• PROBLEM STATEMENT:
Your output must consist of the records printed verbatim, with the pictures excluded.

• DATA UNDER STUDY:
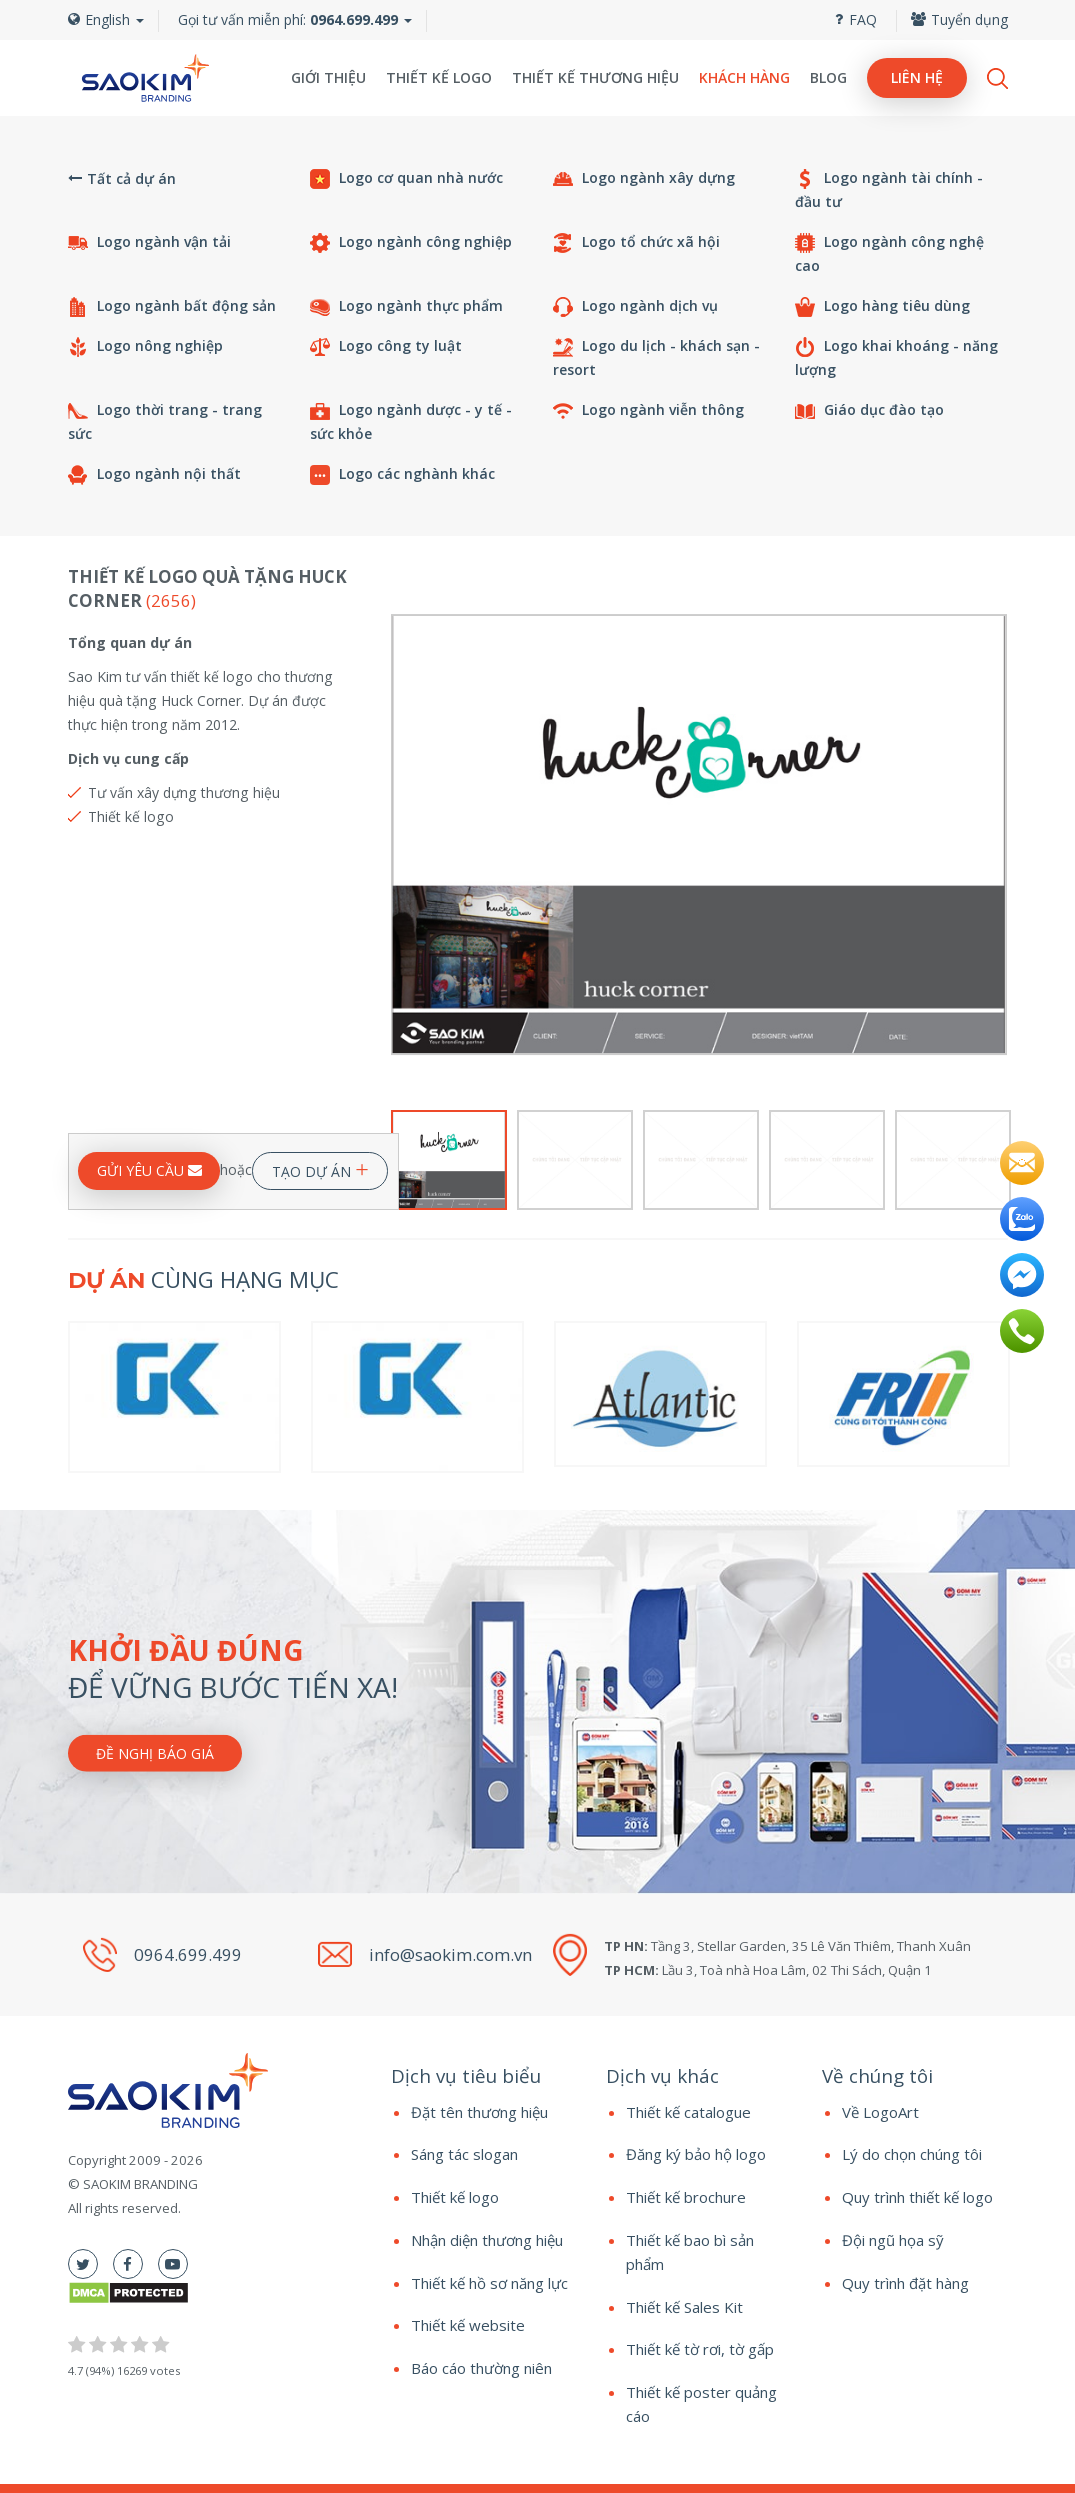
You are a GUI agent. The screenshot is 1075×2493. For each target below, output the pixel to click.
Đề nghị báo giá (155, 1753)
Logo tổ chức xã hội (636, 242)
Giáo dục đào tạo (869, 410)
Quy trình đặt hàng (905, 2283)
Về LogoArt (880, 2112)
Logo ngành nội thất (154, 474)
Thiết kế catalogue (688, 2112)
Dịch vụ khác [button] (662, 2075)
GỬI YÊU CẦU (149, 1170)
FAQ (856, 19)
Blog (828, 77)
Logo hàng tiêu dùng (882, 306)
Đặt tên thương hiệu (479, 2112)
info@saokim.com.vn (450, 1954)
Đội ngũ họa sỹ (893, 2240)
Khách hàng (744, 77)
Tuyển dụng (959, 19)
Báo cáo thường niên (481, 2368)
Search (997, 78)
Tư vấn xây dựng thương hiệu (184, 792)
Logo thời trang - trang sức (165, 421)
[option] (699, 835)
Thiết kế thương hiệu (595, 77)
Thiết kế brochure (686, 2197)
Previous (403, 835)
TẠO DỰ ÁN (320, 1167)
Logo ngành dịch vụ (635, 306)
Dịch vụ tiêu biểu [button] (466, 2075)
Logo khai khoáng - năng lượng (896, 357)
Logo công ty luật (386, 346)
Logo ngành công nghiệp (411, 242)
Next (994, 835)
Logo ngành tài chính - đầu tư (889, 189)
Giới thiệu (328, 77)
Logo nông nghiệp (145, 346)
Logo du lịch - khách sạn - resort (656, 357)
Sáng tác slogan (464, 2154)
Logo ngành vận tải (149, 242)
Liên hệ (917, 77)
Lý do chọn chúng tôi (912, 2154)
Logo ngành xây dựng (644, 178)
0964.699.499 (188, 1954)
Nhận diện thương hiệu (487, 2240)
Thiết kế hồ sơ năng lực (489, 2283)
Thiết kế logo (439, 77)
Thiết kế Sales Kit (684, 2307)
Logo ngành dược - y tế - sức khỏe (411, 421)
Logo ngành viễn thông (648, 410)
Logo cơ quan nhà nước (406, 178)
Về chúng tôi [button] (877, 2075)
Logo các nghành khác (402, 474)
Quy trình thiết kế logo (917, 2197)
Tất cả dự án (122, 178)
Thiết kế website (468, 2325)
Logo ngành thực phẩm (406, 306)
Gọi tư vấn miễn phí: (288, 19)
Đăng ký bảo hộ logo (696, 2154)
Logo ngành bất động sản (172, 306)
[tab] (484, 2076)
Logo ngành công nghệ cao (889, 253)
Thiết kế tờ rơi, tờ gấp (700, 2349)
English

• EXPECTED OUTPUT:
You are a GUI agent. The screenshot is 1075×2493. For each target below, output the pixel to click.
Đề nghị báo giá (155, 1753)
Logo tổ chức xã hội (636, 242)
Giáo dục đào tạo (869, 410)
Quy trình đặt hàng (905, 2283)
Về LogoArt (880, 2112)
Logo ngành nội thất (154, 474)
Thiết kế catalogue (688, 2112)
Dịch vụ khác [button] (662, 2075)
GỬI YÊU CẦU (149, 1170)
FAQ (856, 19)
Blog (828, 77)
Logo hàng tiêu dùng (882, 306)
Đặt tên thương hiệu (479, 2112)
info@saokim.com.vn (450, 1954)
Đội ngũ họa sỹ (893, 2240)
Khách hàng (744, 77)
Tuyển dụng (959, 19)
Báo cáo thường niên (481, 2368)
Search (997, 78)
Tư vấn xây dựng thương hiệu (184, 792)
Logo thời trang - trang sức (165, 421)
[option] (699, 835)
Thiết kế thương hiệu (595, 77)
Thiết kế brochure (686, 2197)
Previous (403, 835)
TẠO DỰ ÁN (320, 1167)
Logo ngành dịch vụ (635, 306)
Dịch vụ tiêu biểu [button] (466, 2075)
Logo khai khoáng - năng lượng (896, 357)
Logo công ty luật (386, 346)
Logo ngành công nghiệp (411, 242)
Next (994, 835)
Logo ngành tài chính - đầu tư (889, 189)
Giới thiệu (328, 77)
Logo nông nghiệp (145, 346)
Logo du lịch - khách sạn - resort (656, 357)
Sáng tác slogan (464, 2154)
Logo ngành vận tải (149, 242)
Liên hệ (917, 77)
Lý do chọn chúng tôi (912, 2154)
Logo ngành xây dựng (644, 178)
0964.699.499 (188, 1954)
Nhận diện thương hiệu (487, 2240)
Thiết kế hồ sơ năng lực (489, 2283)
Thiết kế logo (439, 77)
Thiết kế Sales Kit (684, 2307)
Logo ngành dược - y tế - sức khỏe (411, 421)
Logo ngành viễn thông (648, 410)
Logo cơ quan nhà nước (406, 178)
Về chúng tôi [button] (877, 2075)
Logo các nghành khác (402, 474)
Quy trình thiết kế logo (917, 2197)
Tất cả dự án (122, 178)
Thiết kế website (468, 2325)
Logo ngành thực phẩm (406, 306)
Gọi tư vấn miễn phí: (288, 19)
Đăng ký bảo hộ logo (696, 2154)
Logo ngành bất động sản (172, 306)
[tab] (484, 2076)
Logo ngành công nghệ cao (889, 253)
Thiết kế tờ rơi, tờ gấp (700, 2349)
English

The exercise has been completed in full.